THE PROBLEM
In the entries below, find each line with the word "открытки" and pull it out.

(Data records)
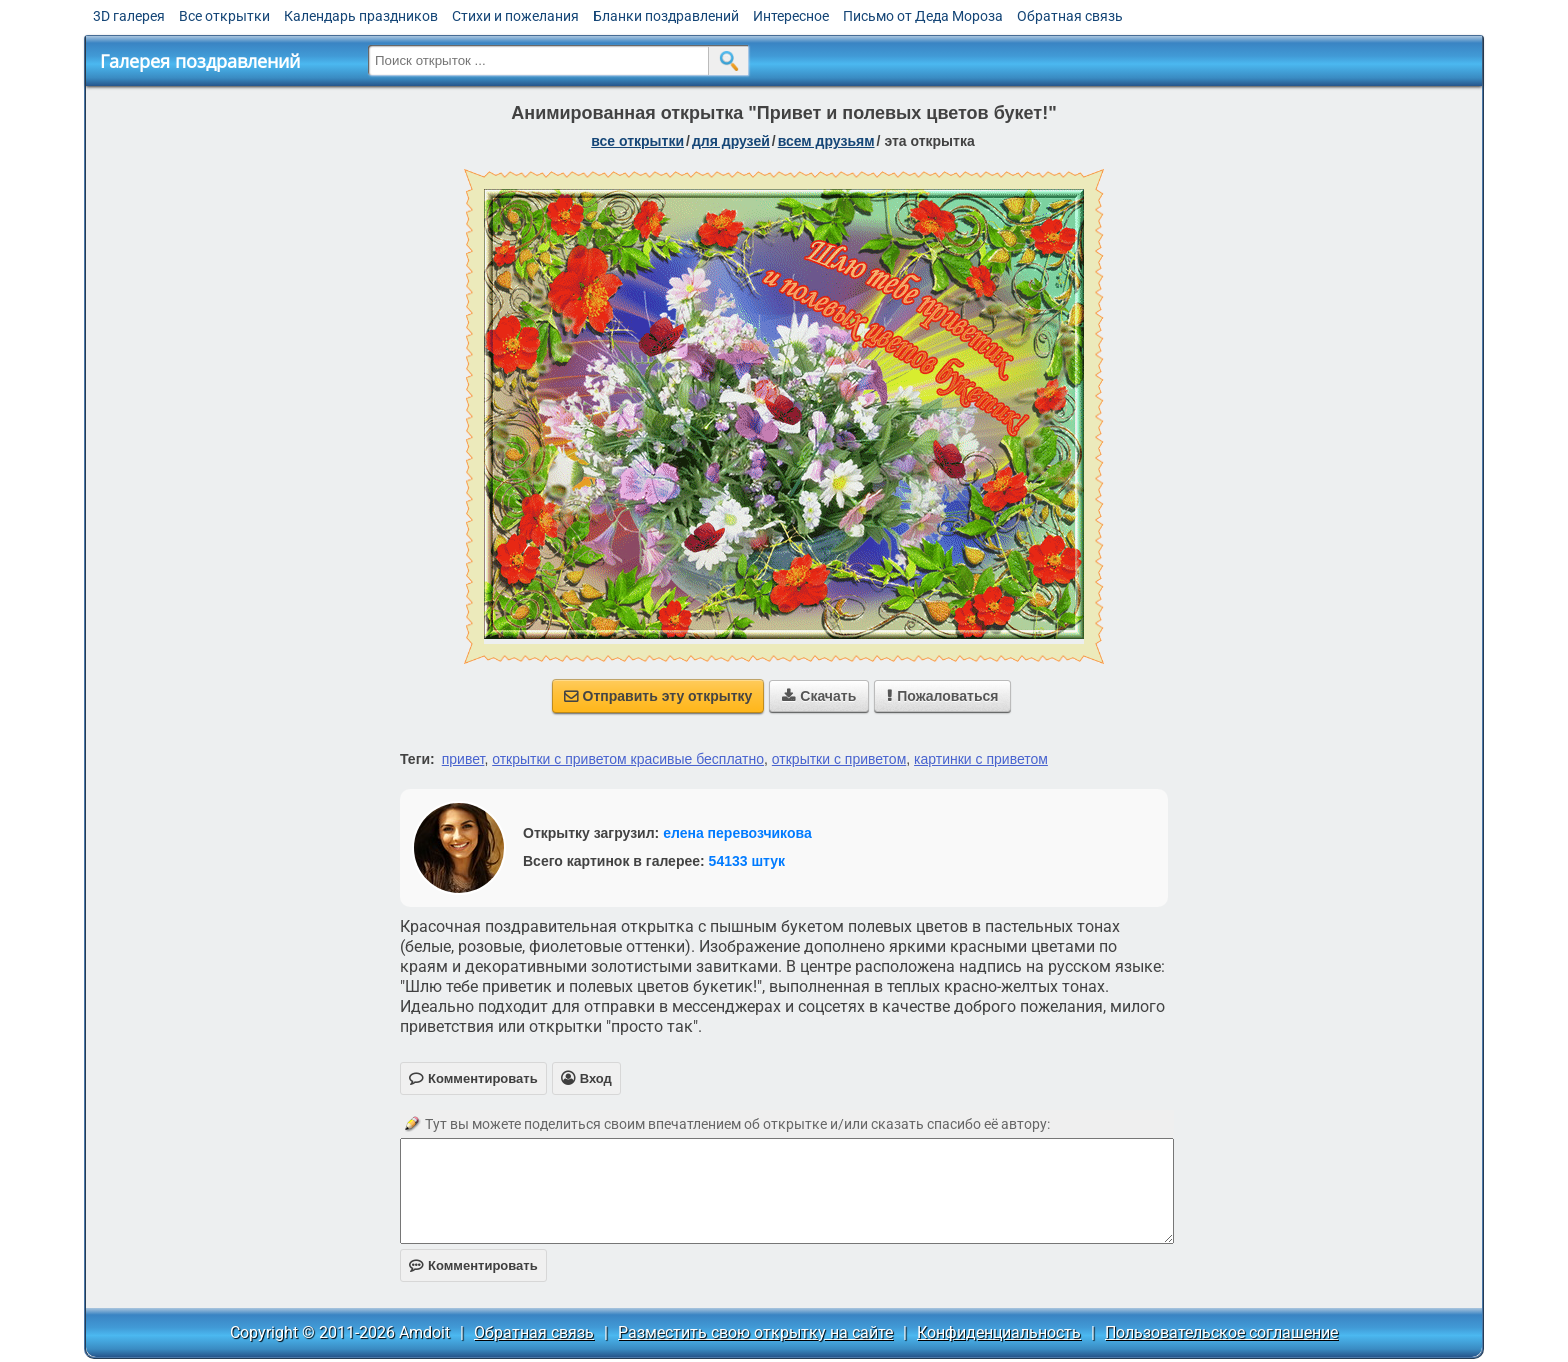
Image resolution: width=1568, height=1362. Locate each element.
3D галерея (129, 16)
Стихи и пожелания (515, 16)
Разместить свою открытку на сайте (755, 1332)
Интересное (791, 16)
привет (463, 759)
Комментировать (473, 1265)
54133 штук (747, 861)
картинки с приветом (981, 759)
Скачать (819, 696)
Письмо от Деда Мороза (923, 16)
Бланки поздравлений (666, 16)
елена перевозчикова (737, 833)
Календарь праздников (361, 16)
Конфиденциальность (999, 1332)
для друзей (731, 141)
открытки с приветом (839, 759)
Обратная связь (1070, 16)
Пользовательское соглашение (1221, 1332)
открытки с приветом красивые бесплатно (628, 759)
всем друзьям (826, 141)
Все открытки (224, 16)
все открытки (637, 141)
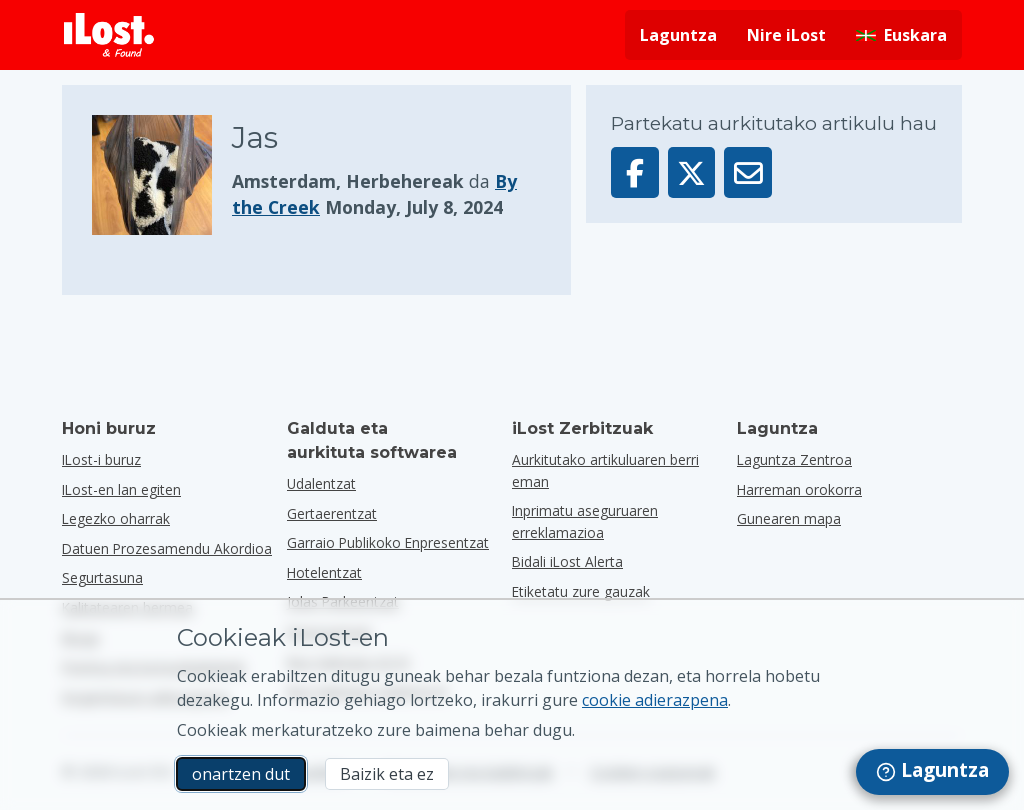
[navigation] (932, 772)
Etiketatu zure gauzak (581, 591)
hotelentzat (324, 572)
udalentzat (321, 483)
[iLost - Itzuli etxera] (109, 35)
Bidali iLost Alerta (567, 561)
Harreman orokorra (799, 489)
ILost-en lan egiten (121, 489)
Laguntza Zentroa (794, 459)
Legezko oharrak (116, 518)
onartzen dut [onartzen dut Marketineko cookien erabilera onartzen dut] (241, 774)
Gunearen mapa (789, 518)
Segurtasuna (102, 577)
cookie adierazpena (655, 700)
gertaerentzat (332, 513)
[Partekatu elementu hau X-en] (692, 172)
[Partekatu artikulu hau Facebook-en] (635, 172)
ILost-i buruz (101, 459)
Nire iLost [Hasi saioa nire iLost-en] (786, 35)
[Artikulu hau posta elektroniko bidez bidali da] (748, 172)
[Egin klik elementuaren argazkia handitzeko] (162, 175)
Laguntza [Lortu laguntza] (678, 35)
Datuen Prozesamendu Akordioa (167, 548)
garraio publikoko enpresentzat (388, 542)
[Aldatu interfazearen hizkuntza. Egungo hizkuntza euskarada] (901, 35)
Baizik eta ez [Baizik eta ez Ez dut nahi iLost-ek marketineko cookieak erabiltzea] (387, 774)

WRITTEN SOLUTION
открытки с приветом (839, 759)
открытки с приветом красивые бесплатно (628, 759)
Все открытки (224, 16)
все открытки (637, 141)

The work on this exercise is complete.